【ケース分析】ハノイで売春詐欺に遭った話|成功体験が続いた後の油断が一番危ない

※自分の過去の経験談を俯瞰してみて、内容を書き直しました。

海外で大きくやられる時は、露骨に怪しい相手に最初から引っかかる時だけではありません。

むしろ危ないのは、これまで何度も上手くいっていて、自分なりの対策もしているつもりで、もう大丈夫だと思い始めた時です。

このケースのハノイでの売春詐欺は、まさにそこが分かりやすい内容です。

今回は元の内容をもとに、なぜここまで押し込まれたのか、どこで止めるべきだったのか、海外でエロ目的の接触をする時に何を先に切るべきなのかを整理していきます。

元のケース

先日ハノイにて詐欺に遭いました。
その手口と状況を説明していきたいと思います。

※2022年9月の出来事です

まず初めにベトナムで売春は犯罪です。

最悪の場合、罰金及び、強制送還などになりえます。
もちろん女性側にも罰金が発生しますが、外国人への処罰の方がとても重いです。

今回詐欺に遭いましたが、自分のリスク管理の低さ
ベトナムに来て3ヶ月で50人以上と即っているが、一度も危険な目がなかったので完全に気が緩んでいました。
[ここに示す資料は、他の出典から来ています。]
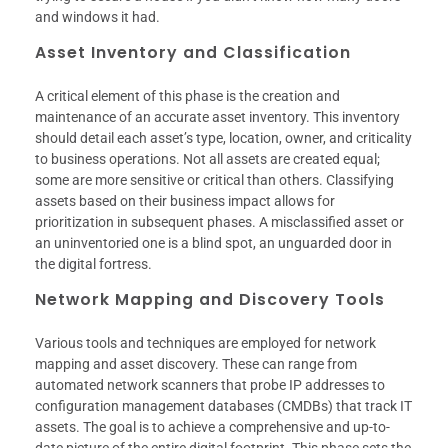
and windows it had.
Asset Inventory and Classification
A critical element of this phase is the creation and
maintenance of an accurate asset inventory. This inventory
should detail each asset’s type, location, owner, and criticality
to business operations. Not all assets are created equal;
some are more sensitive or critical than others. Classifying
assets based on their business impact allows for
prioritization in subsequent phases. A misclassified asset or
an uninventoried one is a blind spot, an unguarded door in
the digital fortress.
Network Mapping and Discovery Tools
Various tools and techniques are employed for network
mapping and asset discovery. These can range from
automated network scanners that probe IP addresses to
configuration management databases (CMDBs) that track IT
assets. The goal is to achieve a comprehensive and up-to-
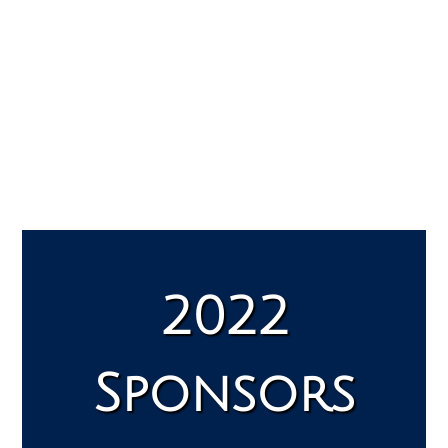
2022
Sponsors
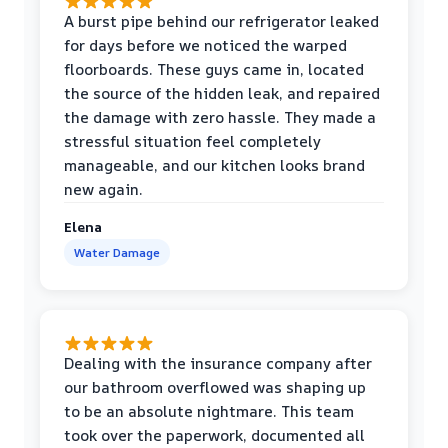
A burst pipe behind our refrigerator leaked
for days before we noticed the warped
floorboards. These guys came in, located
the source of the hidden leak, and repaired
the damage with zero hassle. They made a
stressful situation feel completely
manageable, and our kitchen looks brand
new again.
Elena
Water Damage
Dealing with the insurance company after
our bathroom overflowed was shaping up
to be an absolute nightmare. This team
took over the paperwork, documented all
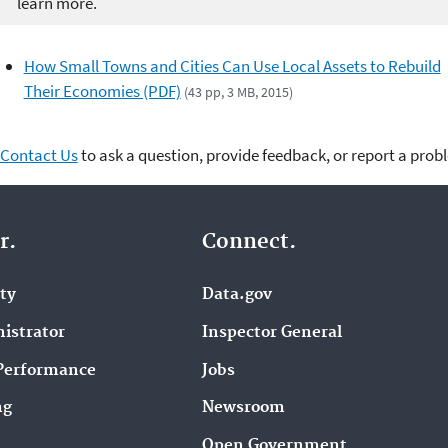
learn more.
How Small Towns and Cities Can Use Local Assets to Rebuild
Their Economies (PDF)
(43 pp, 3 MB, 2015)
Contact Us
to ask a question, provide feedback, or report a prob
r.
Connect.
ity
Data.gov
istrator
Inspector General
Performance
Jobs
ng
Newsroom
Open Government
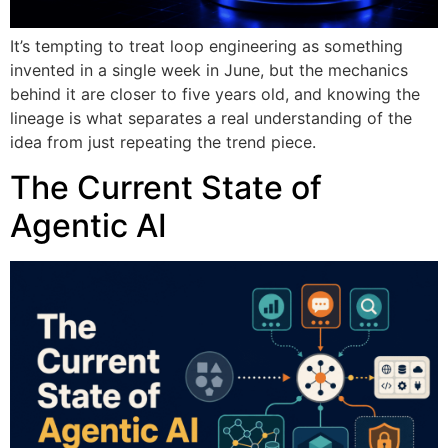
It’s tempting to treat loop engineering as something
invented in a single week in June, but the mechanics
behind it are closer to five years old, and knowing the
lineage is what separates a real understanding of the
idea from just repeating the trend piece.
The Current State of
Agentic AI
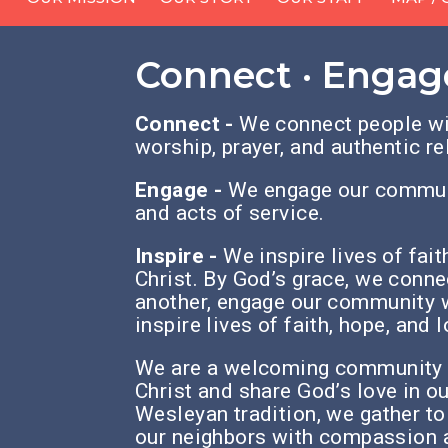
Connect · Engage
Connect -
We connect people wi
worship, prayer, and authentic re
Engage -
We engage our communi
and acts of service.
Inspire -
We inspire lives of fai
Christ.
By God’s grace, we conne
another,
engage our community w
inspire lives of faith, hope, and 
We are a welcoming community o
Christ
and share God’s love in o
Wesleyan tradition,
we gather to
our neighbors with compassion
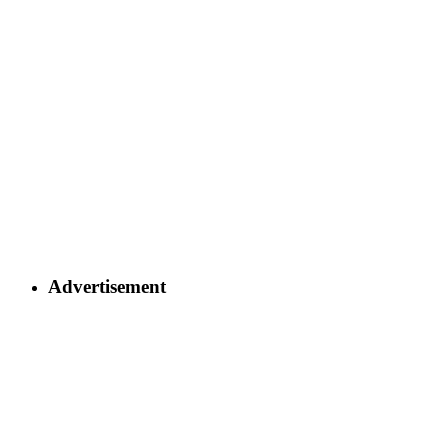
Advertisement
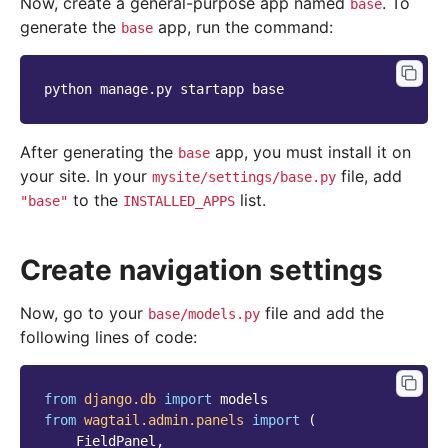
Now, create a general-purpose app named
. To
base
generate the
app, run the command:
base
python
manage.py
startapp
After generating the
app, you must install it on
base
your site. In your
file, add
mysite/settings/base.py
to the
list.
"base"
INSTALLED_APPS
Create navigation settings
Now, go to your
file and add the
base/models.py
following lines of code:
from
django.db
import
models
from
wagtail.admin.panels
import
(
FieldPanel
,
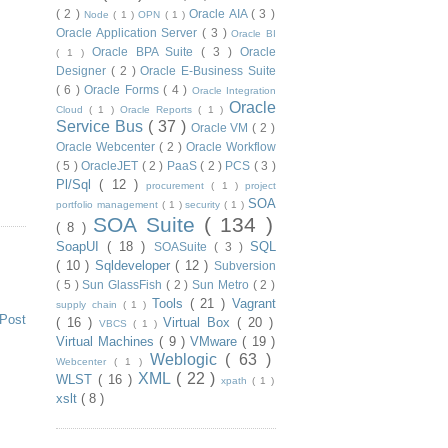
( 2 )
Oracle AIA
( 3 )
Node
( 1 )
OPN
( 1 )
Oracle Application Server
( 3 )
Oracle BI
Oracle BPA Suite
( 3 )
Oracle
( 1 )
Designer
( 2 )
Oracle E-Business Suite
( 6 )
Oracle Forms
( 4 )
Oracle Integration
Oracle
Cloud
( 1 )
Oracle Reports
( 1 )
Service Bus
( 37 )
Oracle VM
( 2 )
Oracle Webcenter
( 2 )
Oracle Workflow
( 5 )
OracleJET
( 2 )
PaaS
( 2 )
PCS
( 3 )
Pl/Sql
( 12 )
procurement
( 1 )
project
SOA
portfolio management
( 1 )
security
( 1 )
SOA Suite
( 134 )
( 8 )
SoapUI
( 18 )
SQL
SOASuite
( 3 )
( 10 )
Sqldeveloper
( 12 )
Subversion
( 5 )
Sun GlassFish
( 2 )
Sun Metro
( 2 )
Tools
( 21 )
Vagrant
supply chain
( 1 )
 Post
( 16 )
Virtual Box
( 20 )
VBCS
( 1 )
Virtual Machines
( 9 )
VMware
( 19 )
Weblogic
( 63 )
Webcenter
( 1 )
XML
( 22 )
WLST
( 16 )
xpath
( 1 )
xslt
( 8 )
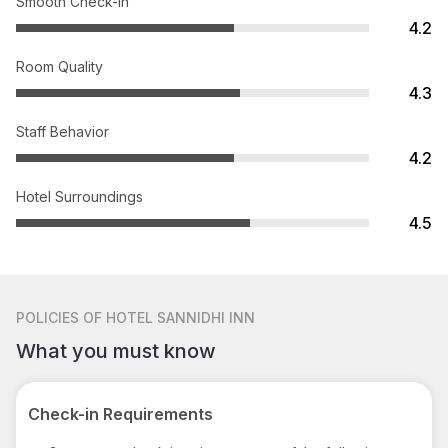
Smooth Check-in
4.2
Room Quality
4.3
Staff Behavior
4.2
Hotel Surroundings
4.5
POLICIES
OF HOTEL SANNIDHI INN
What you must know
Check-in Requirements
完全に僕の落ち度ではありますが、海外旅行が可能になっている旨、海外でエロいことをしたいと思っている紳士諸君には改めてリスクがあることを覚えておいてほしいと思います。

経緯

日本では使えないけど、海外ではLINEの機能でPeople Nearbyという機能があります。

簡単に言えばLINEのマッチングアプリです。
その機能を使って連絡をしていた女性になります。

この機能を使うベトナム人女性の8割はコールガール(売春婦)です
連絡をしているとすぐにSEX?と言ってきてYESと答えると値段を言ってきます。

この売春の相場は150万vnd(7500円)ぐらいが相場になっています。
中には100万vnd(5000円),200万vnd(10000円)の人もいます。
お泊まりにはなるとその倍の値段になります。

また、その中でも8割ぐらいがフェイク画像を使います。
可愛くてエロいスタイルをした女の子の画像を送ってきます。
しかし、ベトナムインフルエンサーだったりするので画像検索とかすれば、偽物だとわかります。

僕はできるだけリスクヘッジができるように対策はしているつもりですが、今回連絡していた子は今までの売春婦と違って、ガツガツしてこないのとSEXの話を直前までしてこなかった。

普通に2週間ぐらいやりとりをしていて、事件当日の夕方ぐらいに夜会えませんか?とのことで連絡が入りました。

予定があった為に22時とかなら大丈夫とのことでやりとりをしていて、私の家に行くとのことで話が進みました。

21時半ぐらいに今から向かおうと思うとのことで連絡が入り、タクシーに乗っているとの事。

実際にあったら見た目は10歳ぐらいサバを読んだ若作りしているおばさんで、何度も色んな日を分けて画像をもらって画像検索していたのにフェイクでした。

しかし、スタイルはエグいぐらい良かった。

そのまま営んだ後、帰ってもらおうとしたらmoneyと言ってきた。

彼女の主張ではフェラとSEXで300万(15000円)vnd払えとの事
売春の約束は一度もしていないし、そんなつもりはなかったし、この時点で詐欺だと気づきましたが、ベトナムでは売春が原因で日本への強制送還なども起こり得るので、ここは騙されたと思い、穏便に済まそうと300万vnd(15000円)を現金で渡しました。

その後、女から私の友達が話があると言って、テレビ電話で全身刺青のゴリゴリの男が追加で600万vnd(30000円)払えとのこと。

そんな金はないとのことで話をしていたが、お前の家の住所は知っているから、今から警察を呼ぶとの事。

こっちで駐在をしている以上、問題は避けたい為に仕方なく、銀行口座から追加で600万vnd(30000円)を支払った。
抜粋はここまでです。